The issue in this case is that a deal to Mr Martin occurred unfairly due to a unilateral error by the Wells Fargo agent that resulted in a misrepresentation of the property’s value. It leads to Wells Fargo going to court and hoping to have this erraneous sale nullified.
The Uniform Commercial Code Sale by Auction is the law needed to decide the issue mentioned above. The law states that the sale is complete when an auctioneer uses a customary mannerism to signal it such as the fall of the hammer. Suppose another bid happened as the hammer fell to verify a previous offer, then the issue could go either way (“§ 2-328. Sale by Auction.”, n.d.). It would be up to the auctioneer to reopen the bid or close it, with the accepted bid being the previous one that was getting verified.
Application of the Law
The fact of the story is that the Wells Fargo agent misread the bid price, and Harley Martin placed his bid based on this information. When the county clerk gave ample time for another bid, and none was forthcoming, he performed the mannerisms of closing the case. Applying the law to this fact means the sale was made before the agent objected and Harley Martin had bought the house on fair grounds. Wells Fargo lost the case because the deal was valid and the unavoidable error made was a risk on their part.

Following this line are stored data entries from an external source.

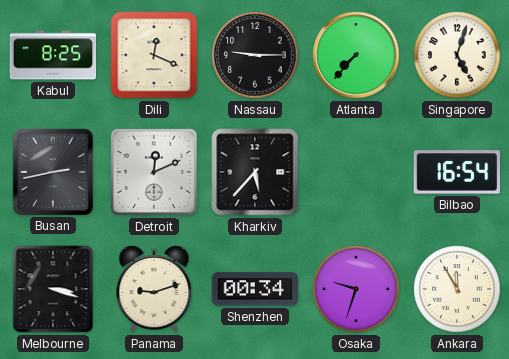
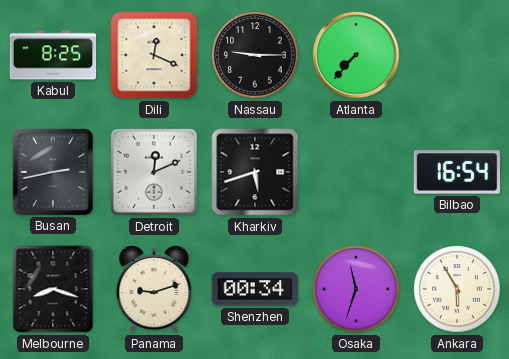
Singapore: 5:03 -> none
Kharkiv: 5:37 -> 5:42
Melbourne: 3:18 -> 8:18
Osaka: 9:33 -> 11:33
Ankara: 11:55 -> 5:55
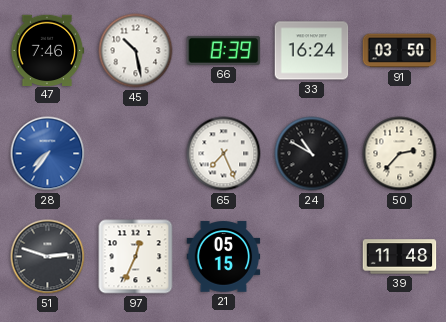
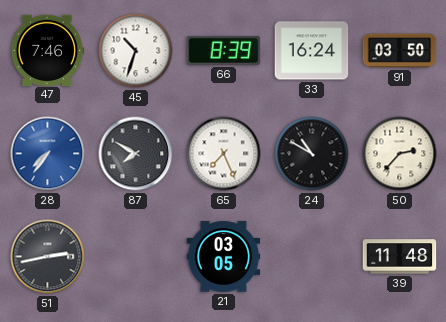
45: 10:28 -> 10:33
87: none -> 7:50
51: 2:48 -> 2:43
97: 12:34 -> none
21: 05:15 -> 03:05
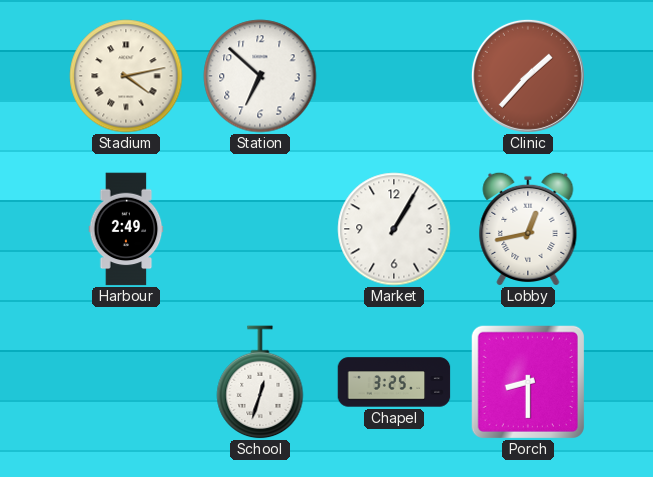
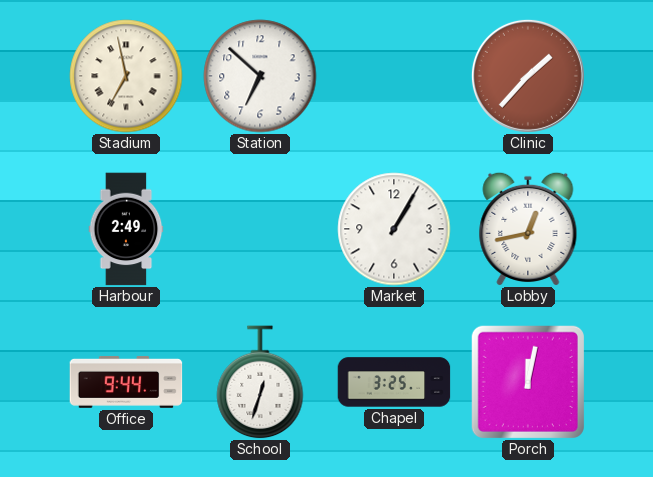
Stadium: 4:13 -> 6:58
Office: none -> 9:44
Porch: 8:30 -> 12:02
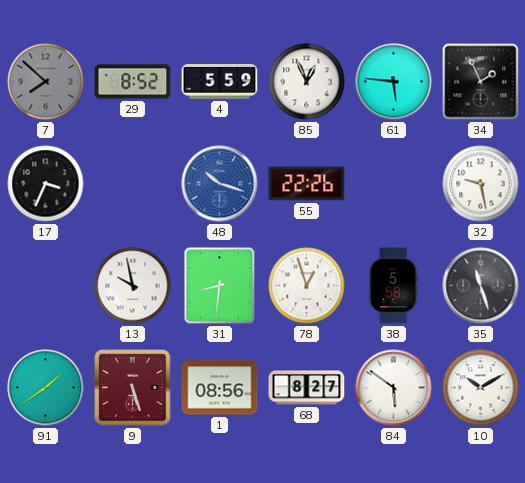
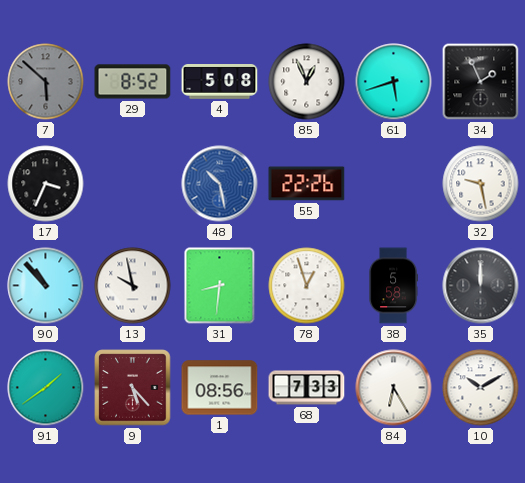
7: 7:52 -> 5:52
4: 5:59 -> 5:08
61: 5:46 -> 5:42
48: 10:18 -> 10:28
90: none -> 10:53
35: 11:27 -> 12:00
9: 5:27 -> 5:23
68: 8:27 -> 7:33
84: 5:51 -> 6:25
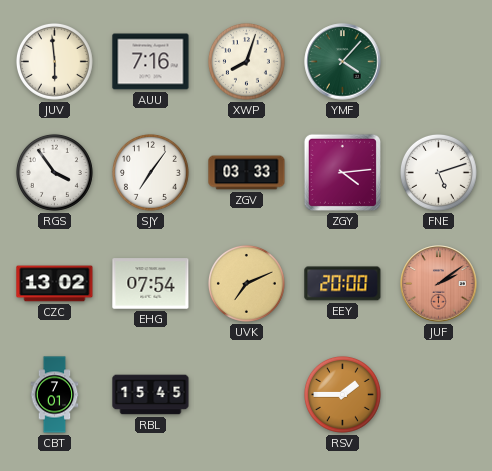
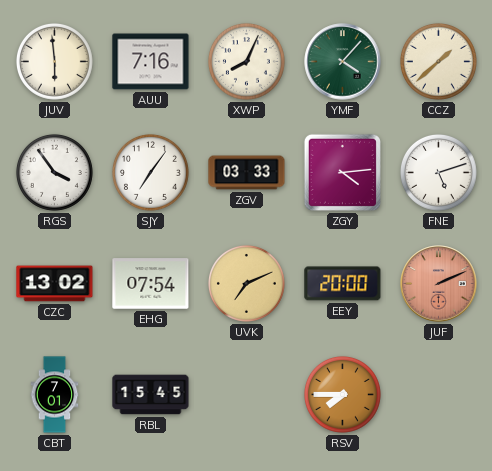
XWP: 8:03 -> 8:04
CCZ: none -> 1:38
JUF: 2:09 -> 2:11
RSV: 1:45 -> 7:45
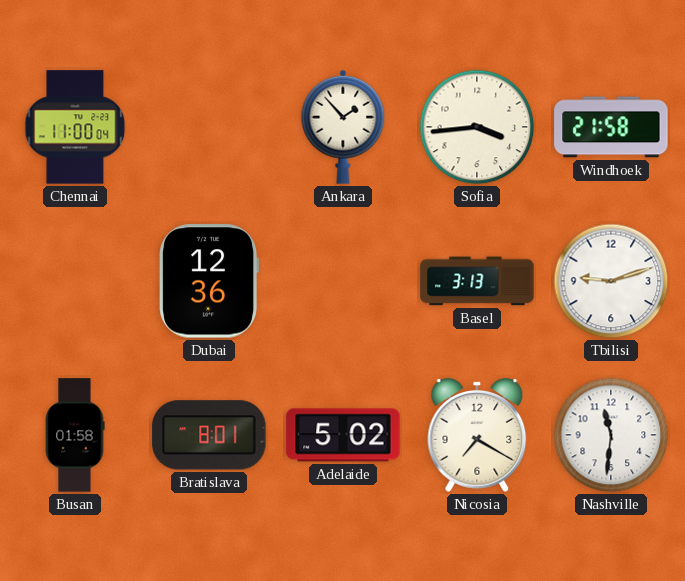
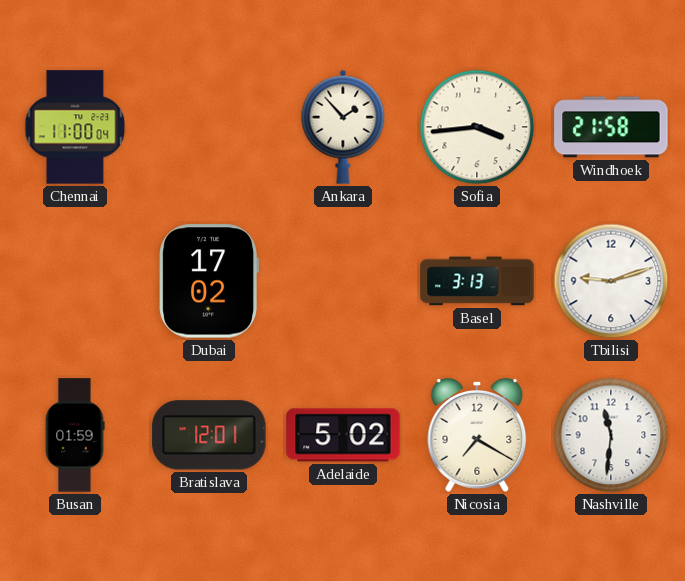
Dubai: 12:36 -> 17:02
Busan: 01:58 -> 01:59
Bratislava: 8:01 -> 12:01
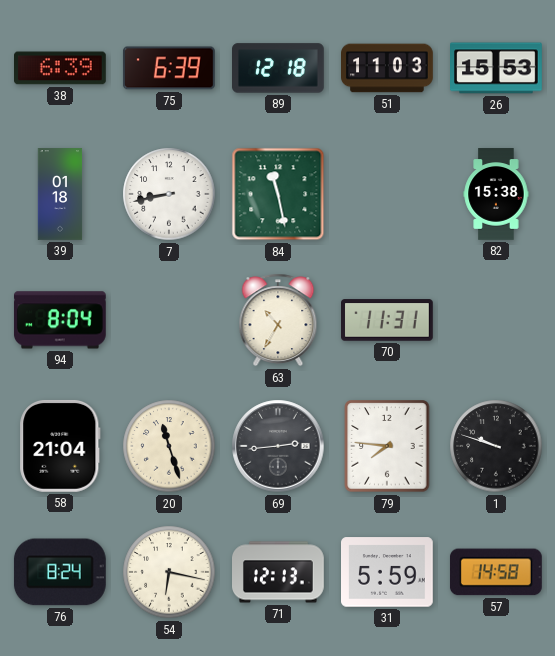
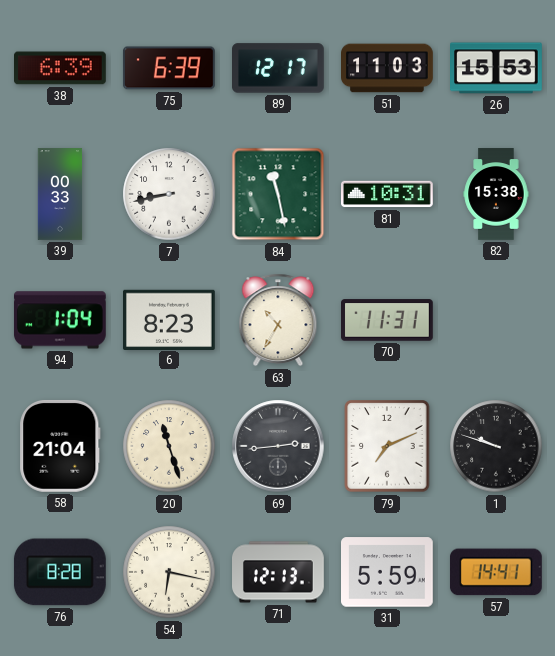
89: 12:18 -> 12:17
39: 01:18 -> 00:33
81: none -> 10:31
94: 8:04 -> 1:04
6: none -> 8:23
79: 7:46 -> 7:11
76: 8:24 -> 8:28
57: 14:58 -> 14:41
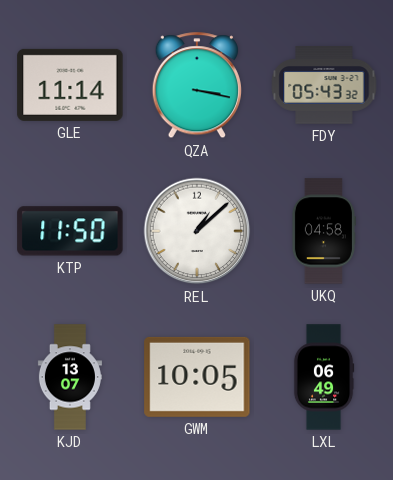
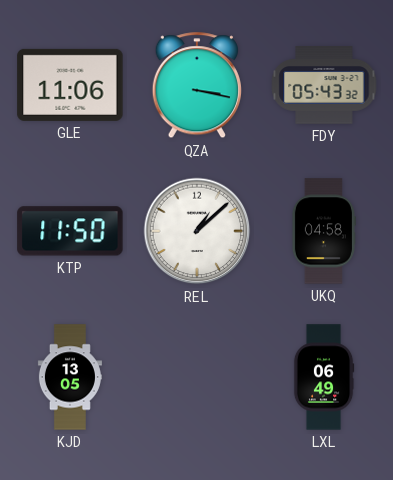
GLE: 11:14 -> 11:06
KJD: 13:07 -> 13:05
GWM: 10:05 -> none
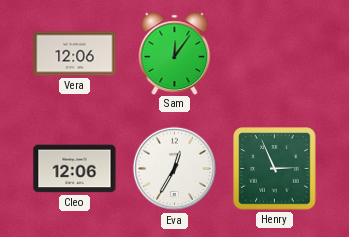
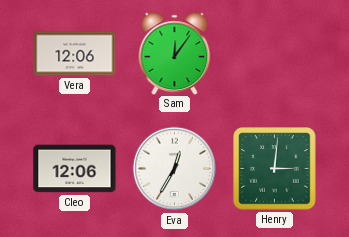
Henry: 2:56 -> 3:01
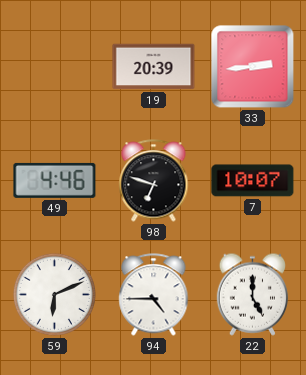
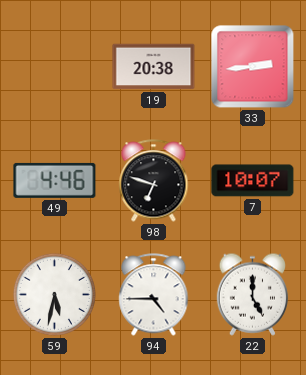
19: 20:39 -> 20:38
59: 6:11 -> 5:32
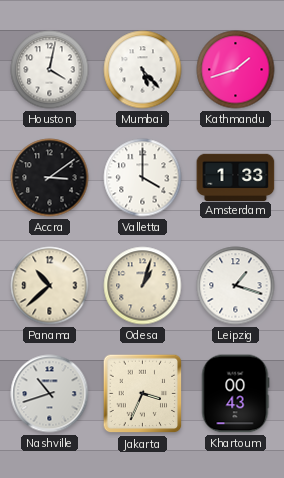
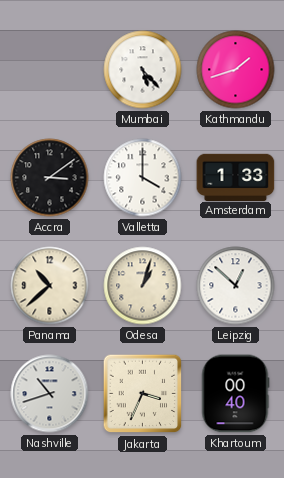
Houston: 4:02 -> none
Leipzig: 1:18 -> 12:52
Khartoum: 00:43 -> 00:40
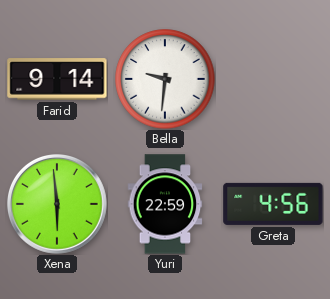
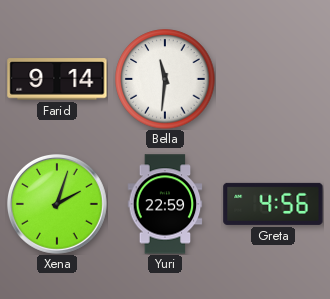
Bella: 9:31 -> 11:31
Xena: 5:59 -> 2:03
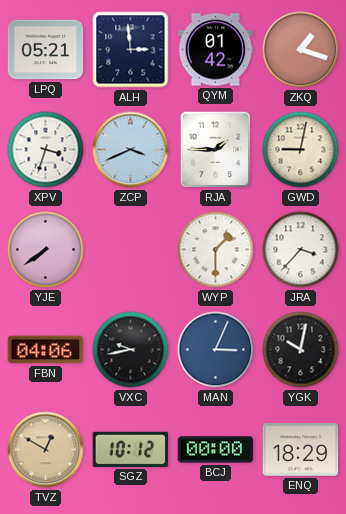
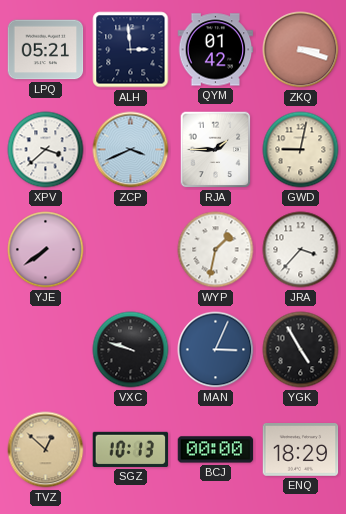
ZKQ: 1:18 -> 3:18
XPV: 3:33 -> 3:38
WYP: 1:30 -> 1:32
FBN: 04:06 -> none
VXC: 9:43 -> 9:48
YGK: 10:02 -> 4:55
TVZ: 12:50 -> 12:52
SGZ: 10:12 -> 10:13
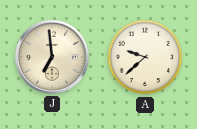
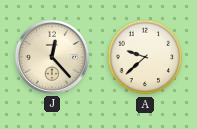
J: 6:59 -> 12:23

My thoughts on the case are that the verdict, despite not favoring Wells Fargo, was fair for Mr Martin. I agree with the decision of the court to award him the house because the procedure of the auction was lawful and Mr. Martin did not take advantage of a situation. The law does not allow for a judgement to get rescinded because of an honest mistake unless the other party knows about it and takes advantage.
Wells Fargo Credit Corp. v. Martin, 605 So. 2d 531 (Fla. Dist. Ct. App. 1992). § 2-328. Sale by Auction. LII / Legal Information Institute. Web.